MEM Producing Female Leaders at a Super Rate

The number of women pursuing STEM-based and leadership careers has continued to trend upward over the last several decades. According to the Census Bureau, the ratio of women in STEM careers jumped from eight to 27 percent between 1970 and 2019. Taking this trend to the next level, NC State’s Master of Engineering Management (MEM) Program boasts a staggering 61 percent female population compared to the 12.1 percent women in engineering management nationally. Let’s meet two of NC State’s female leaders from MEM: Melissa Pressley and Delshad Zaker.

Melissa Pressley

Young professional Melissa Pressley became one of the first two alumni of the MEM program, graduating over the summer. She originally graduated from NC State’s Industrial and Systems Engineering Program (ISE) in 2016, earning her Health Systems Engineering Certificate. This program inspired her to work in healthcare.

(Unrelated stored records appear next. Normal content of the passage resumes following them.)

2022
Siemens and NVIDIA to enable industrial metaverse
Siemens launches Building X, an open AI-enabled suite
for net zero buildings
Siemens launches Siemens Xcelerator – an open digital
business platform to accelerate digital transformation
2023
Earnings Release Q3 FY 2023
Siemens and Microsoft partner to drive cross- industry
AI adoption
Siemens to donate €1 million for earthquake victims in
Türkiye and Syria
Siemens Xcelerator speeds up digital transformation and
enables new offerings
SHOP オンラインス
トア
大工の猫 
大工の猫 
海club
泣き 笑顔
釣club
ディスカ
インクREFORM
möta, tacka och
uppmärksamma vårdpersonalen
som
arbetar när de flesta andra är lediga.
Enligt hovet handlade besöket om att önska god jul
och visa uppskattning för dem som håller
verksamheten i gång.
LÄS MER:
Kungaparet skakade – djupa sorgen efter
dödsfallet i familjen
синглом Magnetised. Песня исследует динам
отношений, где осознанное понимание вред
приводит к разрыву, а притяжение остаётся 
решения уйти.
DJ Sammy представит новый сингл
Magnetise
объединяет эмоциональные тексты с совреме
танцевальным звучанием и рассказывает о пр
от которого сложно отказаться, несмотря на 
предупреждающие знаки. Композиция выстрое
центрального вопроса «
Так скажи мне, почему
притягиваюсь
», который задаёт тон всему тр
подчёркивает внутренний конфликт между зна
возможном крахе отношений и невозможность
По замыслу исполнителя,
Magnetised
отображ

Having built a solid foundation of technical skills through ISE, Pressley planned to grow her leadership skills and explore healthcare through graduate school.

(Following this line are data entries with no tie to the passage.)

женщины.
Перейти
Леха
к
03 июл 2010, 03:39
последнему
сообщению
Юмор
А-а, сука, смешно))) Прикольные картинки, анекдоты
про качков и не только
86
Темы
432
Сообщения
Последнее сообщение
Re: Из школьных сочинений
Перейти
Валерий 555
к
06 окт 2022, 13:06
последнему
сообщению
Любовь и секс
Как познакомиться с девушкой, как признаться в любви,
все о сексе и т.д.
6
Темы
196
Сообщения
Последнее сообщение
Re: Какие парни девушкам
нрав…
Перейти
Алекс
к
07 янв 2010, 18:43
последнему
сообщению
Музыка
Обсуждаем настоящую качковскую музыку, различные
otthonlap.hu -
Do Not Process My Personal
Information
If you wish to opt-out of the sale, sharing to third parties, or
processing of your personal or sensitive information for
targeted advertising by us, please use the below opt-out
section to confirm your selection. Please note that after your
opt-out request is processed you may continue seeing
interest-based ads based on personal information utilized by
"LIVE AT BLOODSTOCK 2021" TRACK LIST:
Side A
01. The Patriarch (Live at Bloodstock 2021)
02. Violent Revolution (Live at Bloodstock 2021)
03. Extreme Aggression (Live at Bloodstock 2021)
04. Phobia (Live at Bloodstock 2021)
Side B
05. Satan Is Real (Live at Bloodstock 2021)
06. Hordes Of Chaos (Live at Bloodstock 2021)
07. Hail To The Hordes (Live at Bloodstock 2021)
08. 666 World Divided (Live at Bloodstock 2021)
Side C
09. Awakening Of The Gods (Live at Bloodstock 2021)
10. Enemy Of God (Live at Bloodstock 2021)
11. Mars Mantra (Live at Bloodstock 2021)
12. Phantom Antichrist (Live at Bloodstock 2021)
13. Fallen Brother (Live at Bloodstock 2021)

Melissa Pressley leaning up against a glass wall with her arms crossed
Melissa Pressley

With a long list of MEM concentrations to choose from, Pressley chose Health and Human Systems, which married her background in industrial engineering to her passion for healthcare. “I want to be able to do something where, at the end of a career or at the end of every day, there is something that I have been working on that is going to improve the lives of other people,” stated Pressley, who now works as a management engineer for Duke University Health Systems. She works on process improvements in healthcare delivery, which tackles patient issues, such as wait times for surgery. Pressley is now doing what she loves, but she had to work hard to make it in a historically male-dominated career. 

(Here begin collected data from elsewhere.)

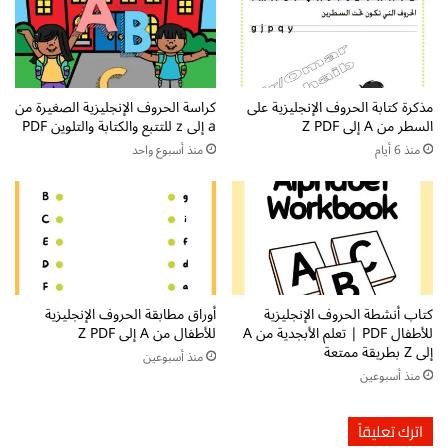
ج
ا
م
ل
ي
ث
ل
ا
ة
ل
مذكرة كتابة الحروف الإنجليزية على
كراسة الحروف الإنجليزية الصغيرة من
p
ث
السطر من A إلى Z PDF
a إلى z للتتبع والكتابة والتلوين PDF
p
ا
t
ل
منذ 6 أيام
منذ أسبوع واحد
x
ا
ت
ب
ح
ت
م
د
ي
ا
ل
ئ
م
ي
كتاب أنشطة الحروف الإنجليزية
أوراق مطابقة الحروف الإنجليزية
ج
p
للأطفال PDF | تعلم الأبجدية من A
للأطفال من A إلى Z PDF
ا
d
إلى Z بطريقة ممتعة
منذ أسبوعين
ن
f
منذ أسبوعين
ي
ت
ح
م
اترك تعليقاً
ي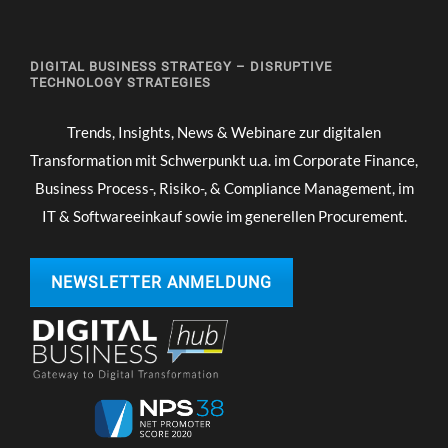
DIGITAL BUSINESS STRATEGY – DISRUPTIVE
TECHNOLOGY STRATEGIES
Trends, Insights, News & Webinare zur digitalen
Transformation mit Schwerpunkt u.a. im Corporate Finance,
Business Process-, Risiko-, & Compliance Management, im
IT & Softwareeinkauf sowie im generellen Procurement.
NEWSLETTER ANMELDUNG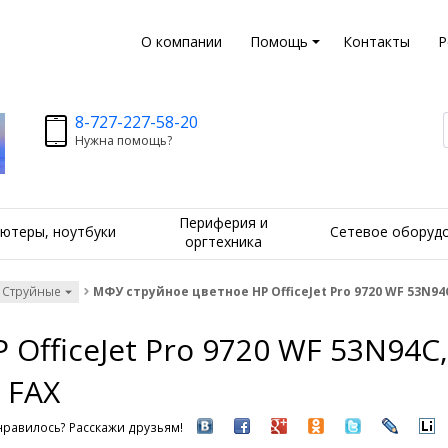
О компании
Помощь
Контакты
Р
8-727-227-58-20
Нужна помощь?
Периферия и
ютеры, ноутбуки
Сетевое оборуд
оргтехника
 Струйные
МФУ струйное цветное HP OfficeJet Pro 9720 WF 53N94C, А
fficeJet Pro 9720 WF 53N94C, 
, FAX
равилось? Расскажи друзьям!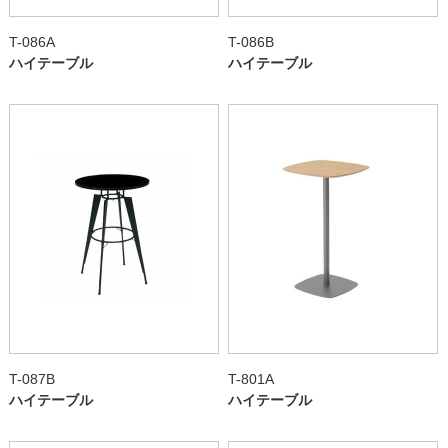
T-086A
T-086B
ハイテーブル
ハイテーブル
T-087B
T-801A
ハイテーブル
ハイテーブル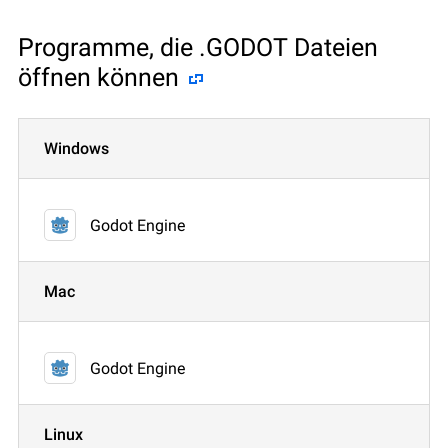
Programme, die .GODOT Dateien
öffnen können
Windows
Godot Engine
Mac
Godot Engine
Linux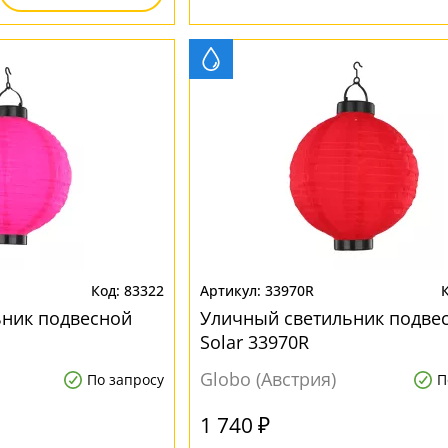
83322
33970R
ьник подвесной
Уличный светильник подве
Solar 33970R
Globo (Австрия)
По запросу
П
1 740 ₽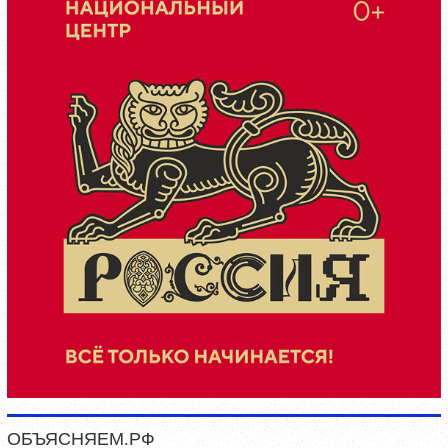
ОБЪЯСНЯЕМ.РФ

Studying and working in STEM and business fields, she admitted there had been times when she was the only woman in the room. By seizing development opportunities and building relationships with female peers and teachers in the MEM program, Pressley built the confidence to say, “Yes, I’m the only one here, but that doesn’t mean my voice matters any less or that my opinion is any less valid.” She furthered, “I have earned my seat at this table, now it’s time for me to take advantage of it.”

Delshad Zaker

Coming from Tehran, Iran, where she began her journey earning an undergraduate degree in Industrial Engineering, Delshad Zaker now calls NC State home. In 2017, Zaker worked for an engineering consultant company called Middle East Water and Environment as an industrial engineer before continuing her education. With her background in engineering and a passion for leading, Zaker felt that the MEM program at NC State best fit her career aspirations.

Delshad Zaker standing in the hall of a building on a college campus
Delshad Zaker

The diverse courses, accelerated timeline, networking and leadership development opportunities attracted her to study engineering management at NC State. Currently halfway through the program’s on-campus curriculum, Zaker plans to work in manufacturing or healthcare once she graduates in 2022. The global pandemic sparked her interest in healthcare, and her creativity contributed to her desire to pursue manufacturing. Regardless of which career path she chooses, Zaker feels prepared to lead. 

Growing up, she has always had the instinct to lead. Despite leadership positions being male-dominated, she hopes more women step up. “I think it is very important that we work in this field more and [take on leadership positions]. We have to for the next generation. [Men need to know] they can count on us like themselves,” Zaker explained. She encourages women to join programs like engineering management to find their place as leaders in society.